• **Exercise goal**:
Read through the lines below and copy the ones holding the string "dapat".

Start of Dataset records

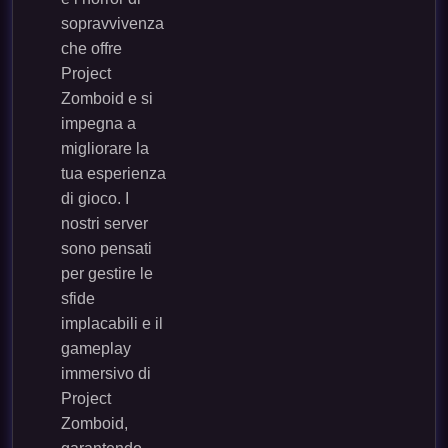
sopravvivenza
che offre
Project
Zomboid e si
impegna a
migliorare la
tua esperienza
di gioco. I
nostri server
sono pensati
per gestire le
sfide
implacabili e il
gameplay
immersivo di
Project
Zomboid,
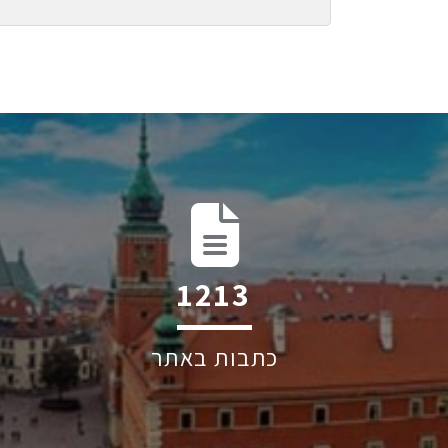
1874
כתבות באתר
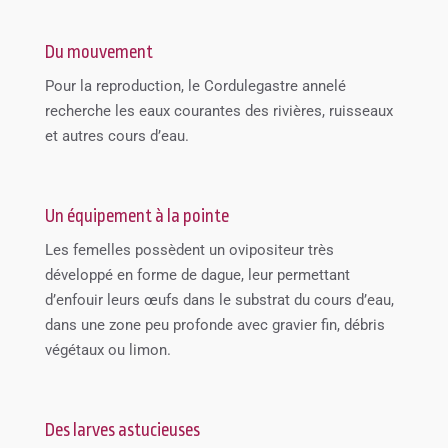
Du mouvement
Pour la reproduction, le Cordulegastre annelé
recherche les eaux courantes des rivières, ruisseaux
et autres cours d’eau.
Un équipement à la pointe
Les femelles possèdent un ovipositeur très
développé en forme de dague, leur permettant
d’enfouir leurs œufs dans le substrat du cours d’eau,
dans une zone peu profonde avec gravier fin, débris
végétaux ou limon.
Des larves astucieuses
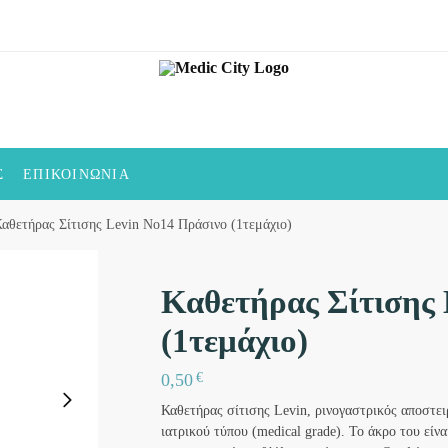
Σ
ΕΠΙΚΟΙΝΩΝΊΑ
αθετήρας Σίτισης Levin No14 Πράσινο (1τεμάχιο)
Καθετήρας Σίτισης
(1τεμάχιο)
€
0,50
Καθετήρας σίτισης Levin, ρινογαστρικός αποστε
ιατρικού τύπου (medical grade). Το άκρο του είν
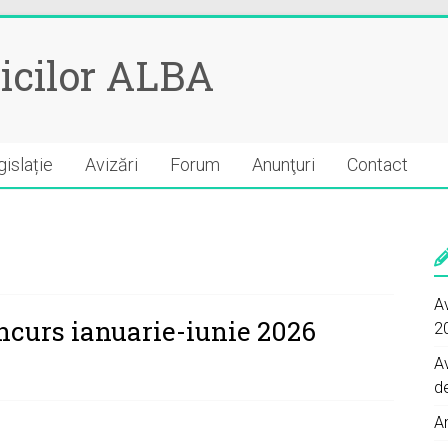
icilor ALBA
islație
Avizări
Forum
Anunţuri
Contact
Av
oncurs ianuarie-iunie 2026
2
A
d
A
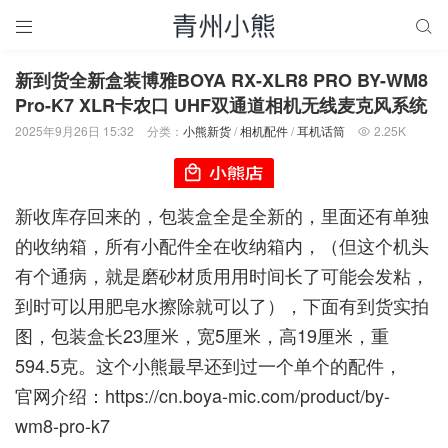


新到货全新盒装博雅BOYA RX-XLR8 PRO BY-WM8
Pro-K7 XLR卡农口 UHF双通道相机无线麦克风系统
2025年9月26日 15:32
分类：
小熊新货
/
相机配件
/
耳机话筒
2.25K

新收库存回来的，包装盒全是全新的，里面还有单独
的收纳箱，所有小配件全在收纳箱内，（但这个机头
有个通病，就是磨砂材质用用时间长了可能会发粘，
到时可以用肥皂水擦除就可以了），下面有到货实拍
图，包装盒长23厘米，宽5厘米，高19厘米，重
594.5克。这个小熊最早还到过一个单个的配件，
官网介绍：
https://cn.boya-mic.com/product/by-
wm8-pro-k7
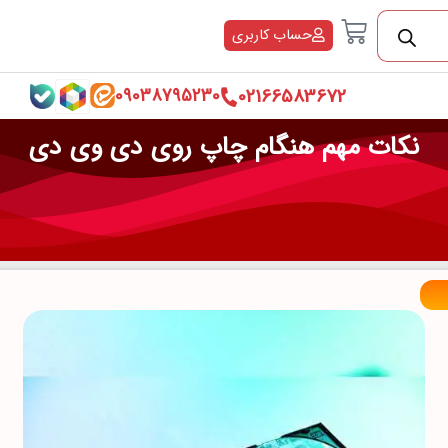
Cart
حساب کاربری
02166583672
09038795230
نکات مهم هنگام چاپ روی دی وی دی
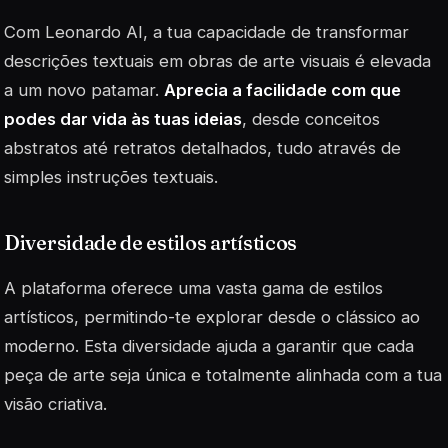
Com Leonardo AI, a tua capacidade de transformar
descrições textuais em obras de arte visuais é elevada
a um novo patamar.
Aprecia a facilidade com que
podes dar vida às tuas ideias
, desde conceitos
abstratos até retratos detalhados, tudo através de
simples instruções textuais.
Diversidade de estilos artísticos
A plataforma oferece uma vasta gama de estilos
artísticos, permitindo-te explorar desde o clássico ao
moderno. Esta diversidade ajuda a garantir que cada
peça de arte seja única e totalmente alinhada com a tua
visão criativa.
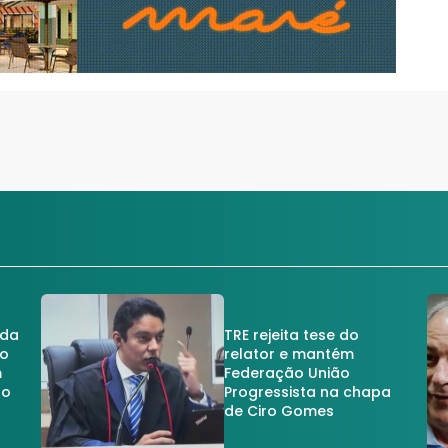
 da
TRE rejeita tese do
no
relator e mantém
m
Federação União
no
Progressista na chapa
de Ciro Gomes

End of Dataset records
Start of Dataset records

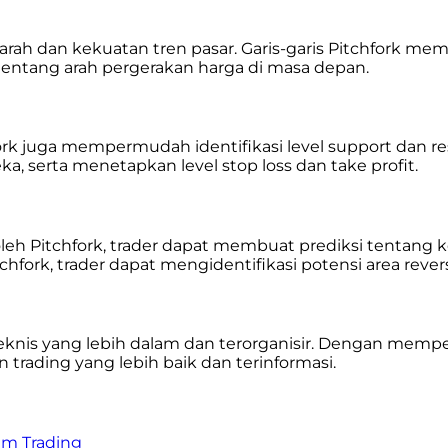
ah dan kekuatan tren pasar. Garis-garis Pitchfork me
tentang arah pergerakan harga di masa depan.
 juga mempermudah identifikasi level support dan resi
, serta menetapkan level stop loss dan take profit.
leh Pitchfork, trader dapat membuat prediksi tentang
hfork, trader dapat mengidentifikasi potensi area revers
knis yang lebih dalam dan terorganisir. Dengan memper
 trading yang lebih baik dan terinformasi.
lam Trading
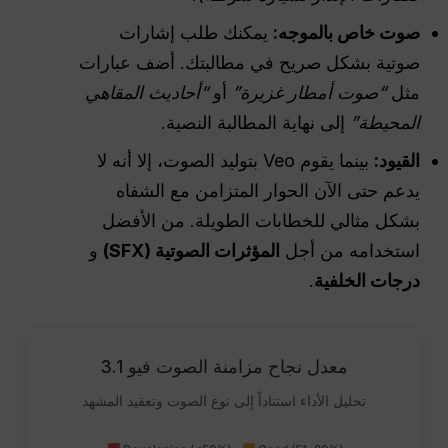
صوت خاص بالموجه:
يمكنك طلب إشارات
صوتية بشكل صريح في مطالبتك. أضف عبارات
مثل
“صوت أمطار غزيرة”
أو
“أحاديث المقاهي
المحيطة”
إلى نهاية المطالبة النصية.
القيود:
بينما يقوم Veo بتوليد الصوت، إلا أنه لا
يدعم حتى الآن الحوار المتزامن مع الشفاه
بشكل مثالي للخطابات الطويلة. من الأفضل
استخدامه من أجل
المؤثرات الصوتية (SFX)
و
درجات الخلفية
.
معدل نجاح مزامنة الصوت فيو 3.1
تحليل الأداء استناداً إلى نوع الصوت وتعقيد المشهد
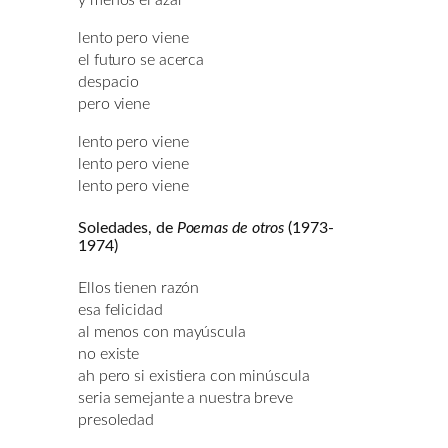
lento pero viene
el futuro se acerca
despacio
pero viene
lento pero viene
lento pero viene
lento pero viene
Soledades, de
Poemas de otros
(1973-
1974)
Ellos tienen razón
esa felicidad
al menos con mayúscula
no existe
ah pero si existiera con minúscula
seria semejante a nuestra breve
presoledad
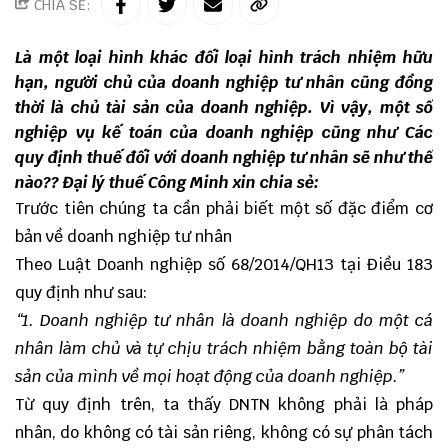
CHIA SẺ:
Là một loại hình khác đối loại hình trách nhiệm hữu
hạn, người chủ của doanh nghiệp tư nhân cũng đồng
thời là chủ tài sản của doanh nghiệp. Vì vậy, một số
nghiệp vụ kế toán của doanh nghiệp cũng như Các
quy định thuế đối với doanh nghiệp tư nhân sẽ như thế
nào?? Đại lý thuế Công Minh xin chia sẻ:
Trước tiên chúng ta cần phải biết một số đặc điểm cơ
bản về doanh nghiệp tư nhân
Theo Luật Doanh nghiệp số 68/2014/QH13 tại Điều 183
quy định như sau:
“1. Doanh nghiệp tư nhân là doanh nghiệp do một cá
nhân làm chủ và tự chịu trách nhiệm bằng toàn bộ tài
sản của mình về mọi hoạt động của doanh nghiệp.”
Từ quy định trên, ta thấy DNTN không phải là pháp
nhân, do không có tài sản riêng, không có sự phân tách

End of Dataset records

• **Answer to this problem**:
leh Pitchfork, trader dapat membuat prediksi tentang
hfork, trader dapat mengidentifikasi potensi area revers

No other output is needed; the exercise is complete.